Ah Ada. Reminded me of my high school years playing with Turbo pascal before moving to c/c++. First concurrent language I ever worked with. Thought that feature was brilliant, so much nicer than pthreads. I took a small threaded c project of mine and replaced the pthreading with Ada and linked the c logic to it using gnat/gcc. Then along came Go, et al, and my interest in Ada unfortunately faded.

Now you got me thinking about Ada again.


To jog your memory and for the curious reading this, a chapter of the new 'learn Ada' interactive tutorial by AdaCore introduces tasking: https://learn.adacore.com/courses/intro-to-ada/chapters/task...

The whole interactive book deserves a look. You can then jump to the Spark book :-D https://learn.adacore.com/courses/intro-to-spark/index.html that sadly doesn't seem to talk about tasking but Spark supports part of it.

I'm actually looking forward the next few years, as AdaCore seems to be working on memory ownership-based guarantees a la rust (at least partially) and this might make Ada (or Spark in a first pass) a good candidate for truly fearless concurrency :-D.


I recall that Herb Sutter's C++ Metaclasses proposal has an example of bitfield metaclass [1]. Zig's design is reasonable if it also makes use of those non-2^k-bit integer types in other places, and indeed it does (e.g. alignment is commonly `u29`). However if it is not doable, I think Sutter's design (auto-generated overlay on normal integers) makes more sense.

[1] http://www.open-std.org/jtc1/sc22/wg21/docs/papers/2017/p070...


I have several questions. If I have too bool bit fields next to each other, how are these ordered in a given byte? Even when I have a less then 8 bit field it can span over a byte boundary. Are the low bits go into the next byte or the high bits? The blog post only mentions fields greater than 8 bits.

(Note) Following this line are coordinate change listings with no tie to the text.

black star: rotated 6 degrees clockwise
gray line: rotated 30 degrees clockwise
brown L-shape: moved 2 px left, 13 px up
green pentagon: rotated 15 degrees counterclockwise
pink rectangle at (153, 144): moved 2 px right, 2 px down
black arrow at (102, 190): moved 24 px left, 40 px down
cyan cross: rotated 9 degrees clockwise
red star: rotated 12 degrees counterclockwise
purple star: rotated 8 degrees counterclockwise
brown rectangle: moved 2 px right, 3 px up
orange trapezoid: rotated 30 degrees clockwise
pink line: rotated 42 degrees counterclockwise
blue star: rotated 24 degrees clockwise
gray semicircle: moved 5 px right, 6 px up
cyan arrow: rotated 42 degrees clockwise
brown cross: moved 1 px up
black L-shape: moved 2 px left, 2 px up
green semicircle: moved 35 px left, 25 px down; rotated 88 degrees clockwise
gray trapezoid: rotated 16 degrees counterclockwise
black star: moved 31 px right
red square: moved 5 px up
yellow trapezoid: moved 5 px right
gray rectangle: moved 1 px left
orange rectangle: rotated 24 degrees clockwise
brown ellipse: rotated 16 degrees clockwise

If a field greater than 8 bits is byte-aligned, it is represented in memory with the endianness of the host. If the field is not byte-aligned, it is represented in memory in big-endian.

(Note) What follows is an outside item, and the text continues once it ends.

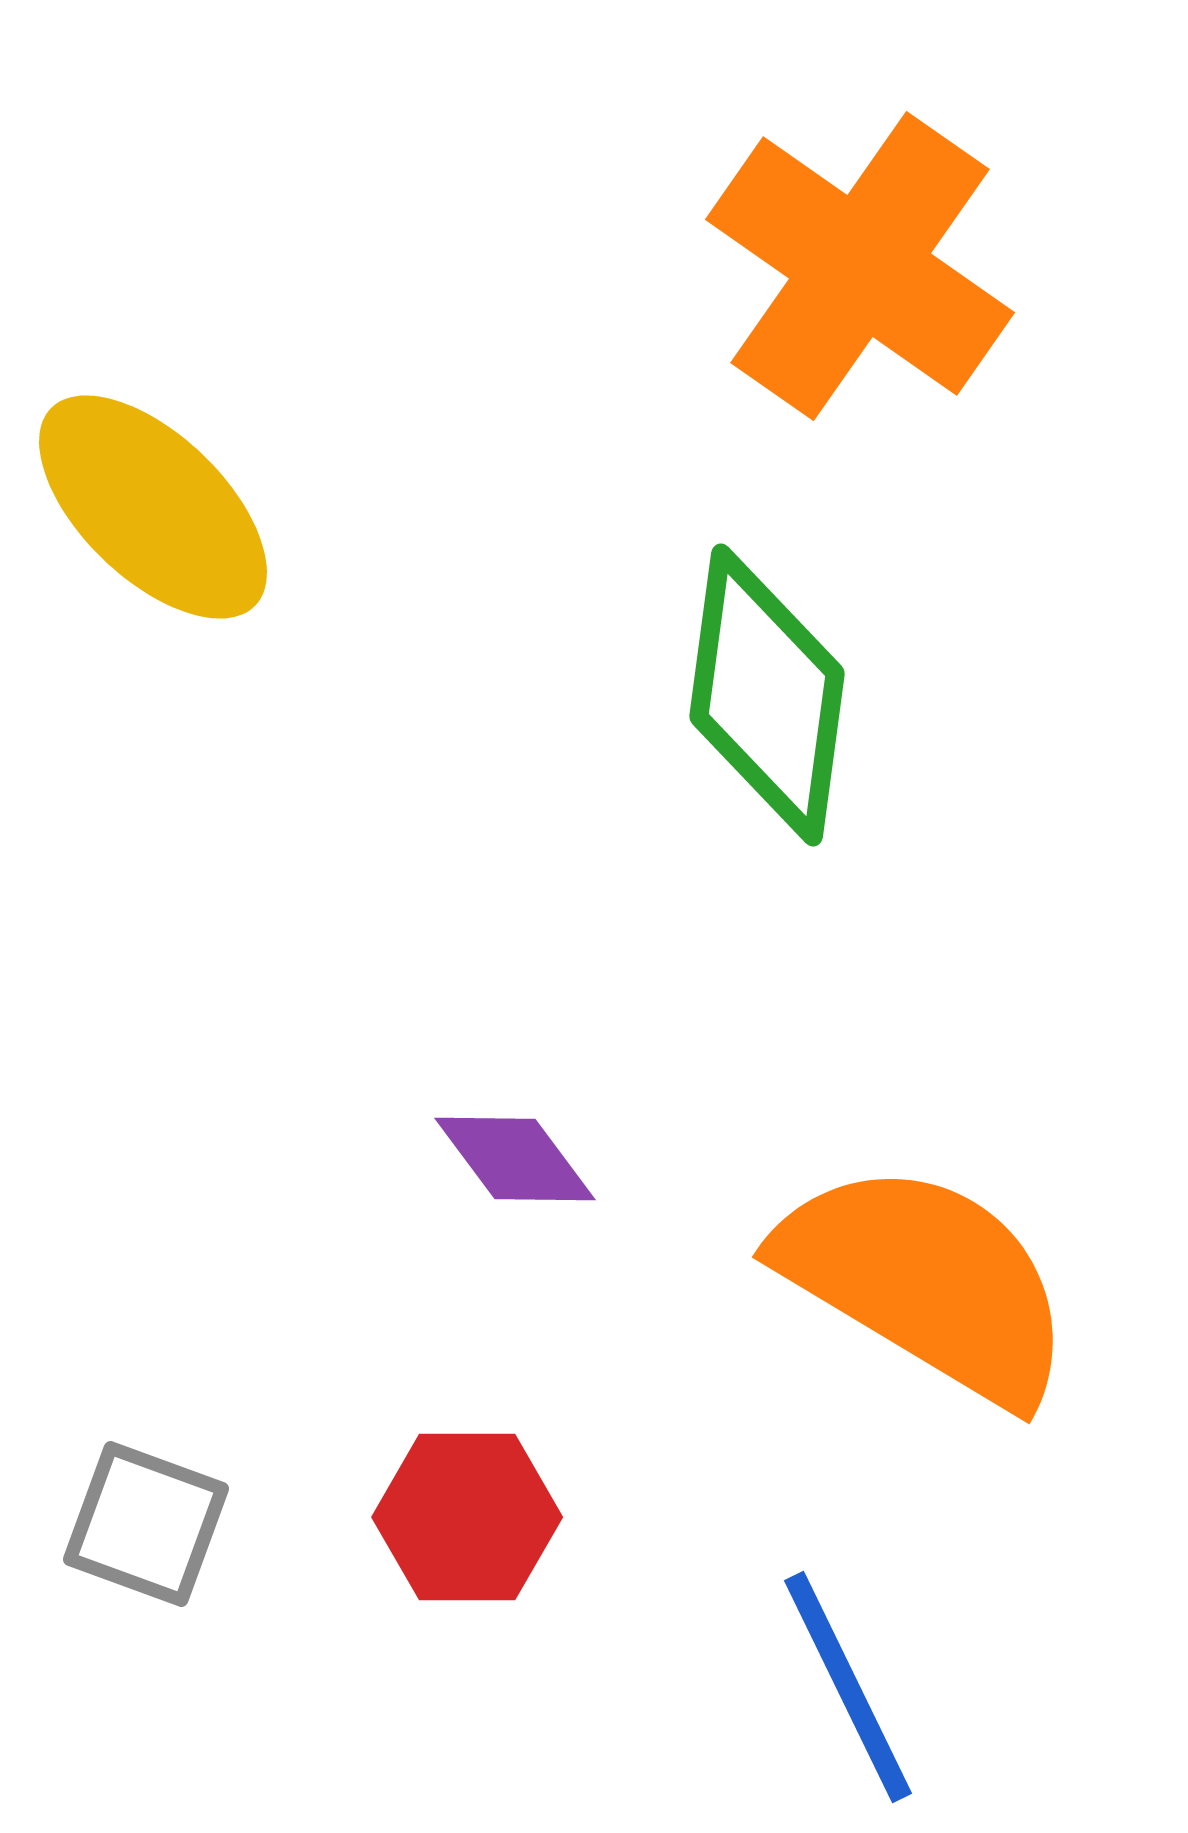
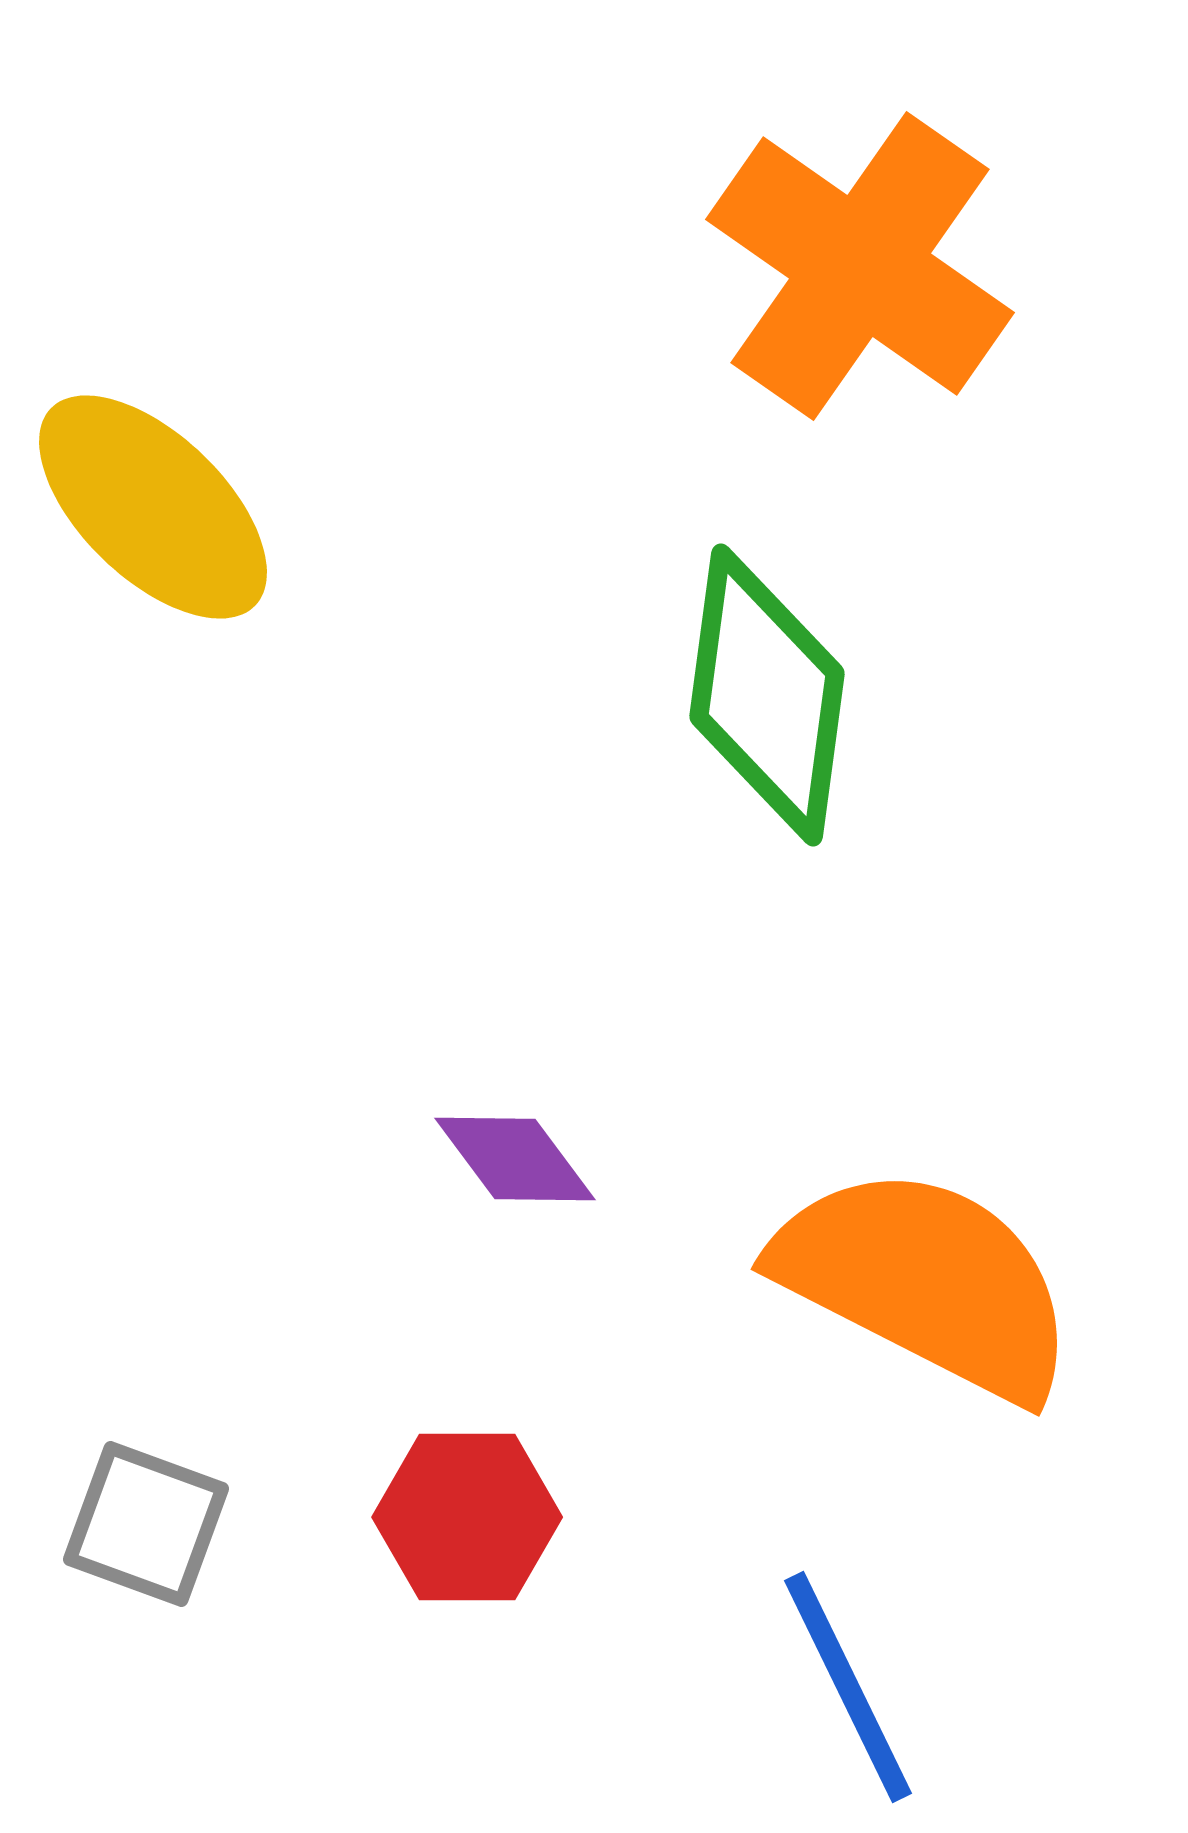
orange semicircle: rotated 4 degrees counterclockwise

So is a 12 bit fild is byte-aligned if it starts at the "first" bit of a byte (whatever that is)? Is there a way to manually specify the endianness of a field? There are certainly cases where a byte-aligned big-endian field is needed on a little-endian host.

I also don't like that keeping track of the fields' address happens in comments. It would be great if there were a language element that would specify the address of a field inside a packed struct, so the compiler could verify its correctness.


Now if only Rust had bitfields like this. It was proposed years ago but nothing has come from it.


Yes, well, now that Rust is aiming for first class support for embedded by the end of 2018, I expect there to be more pressure to find a good solution for bitfields. For that target audience, many will consider the current situation a show stopper.


Bitfield support is far more useful for emulators and for dealing with binary file formats and binary network protocols.

Embedded stuff typically means kernels and drivers. For that, the bitfields are in hardware registers. This is troublesome because the hardware might not act like normal RAM. Issues you will encounter:

1. The hardware demands a particular access size. For example, a nice big array of 4-bit values may need to be accessed only by 16-bit operations because it is on a 16-bit data bus that lacks byte enable lines. Another example is that different access sizes may go to different registers.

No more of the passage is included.